After pulling Phase 3 code:
This adds skill_divergence, skill_candidate_report, and skill_evolution_log and promotes the seed skills. Verify:
sqlite3 donna_tasks.db "SELECT name FROM sqlite_master WHERE type='table' ORDER BY name;" | grep -E '^skill'
# Should include: skill, skill_candidate_report, skill_divergence, skill_evolution_log,
# skill_fixture, skill_run, skill_state_transition, skill_step_result, skill_version
sqlite3 donna_tasks.db "SELECT s.id, c.name, st.to_state FROM skill s JOIN capability c ON c.id = s.capability_id JOIN skill_state_transition st ON st.skill_id = s.id WHERE st.to_state = 'shadow_primary' ORDER BY c.name;"
# Should show three rows, one per seed skill
P3.2 Configuration — config/skills.yaml¶
Phase 3 introduces config/skills.yaml. Every knob the skill system reads at runtime lives here.
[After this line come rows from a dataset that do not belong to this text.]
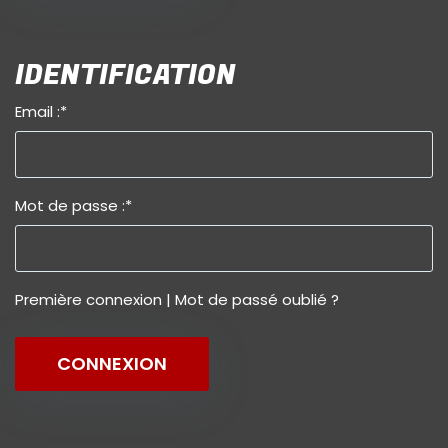
IDENTIFICATION
Email :
*
Mot de passe :
*
Première connexion
|
Mot de passé oublié ?
CONNEXION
It is loaded once at startup via load_skill_system_config(config_dir) and passed into every Phase 3 component.
Create or update config/skills.yaml with:
# ── Phase 1 knobs ──────────────────────────────────────────────────────────────
enabled: false # Master switch
match_confidence_high: 0.75 # CapabilityMatcher HIGH threshold
match_confidence_medium: 0.40 # CapabilityMatcher MEDIUM threshold
similarity_audit_threshold: 0.80 # Flag capability as duplicate if ≥ this
seed_skills_initial_state: sandbox
# ── Phase 3 knobs ──────────────────────────────────────────────────────────────
shadow_sample_rate_trusted: 0.05 # Fraction of trusted runs to shadow-sample
sandbox_promotion_min_runs: 20 # Min runs for sandbox → shadow_primary gate
sandbox_promotion_validity_rate: 0.90 # Fraction of runs that must succeed
shadow_primary_promotion_min_runs: 100 # Min shadow samples for shadow_primary → trusted
shadow_primary_promotion_agreement_rate: 0.85 # Mean agreement threshold
degradation_rolling_window: 30 # Min samples for degradation detection
degradation_ci_confidence: 0.95 # Wilson score CI confidence
auto_draft_daily_cap: 50 # Max drafts per nightly run
auto_draft_min_expected_savings_usd: 5.0 # Threshold for candidate creation
auto_draft_fixture_pass_rate: 0.80 # Min pass rate for draft acceptance
nightly_run_hour_utc: 3 # 3 AM UTC scheduled run
Note: Until Phase 3 is fully wired, you can leave
enabled: false. The nightly cron and shadow sampler check this flag. Turning ittrueactivates automated promotion and auto-drafting.
P3.3 Wiring the components¶
At application startup (in src/donna/server.py lifespan or equivalent), after the Phase ½ wiring from §4, add the Phase 3 component construction:
from donna.config import load_skill_system_config
from donna.skills.candidate_report import SkillCandidateRepository
from donna.skills.divergence import SkillDivergenceRepository
from donna.skills.lifecycle import SkillLifecycleManager
from donna.skills.shadow import ShadowSampler
from donna.skills.equivalence import EquivalenceJudge
from donna.skills.detector import SkillCandidateDetector
from donna.skills.auto_drafter import AutoDrafter
from donna.skills.degradation import DegradationDetector
config = load_skill_system_config(config_dir)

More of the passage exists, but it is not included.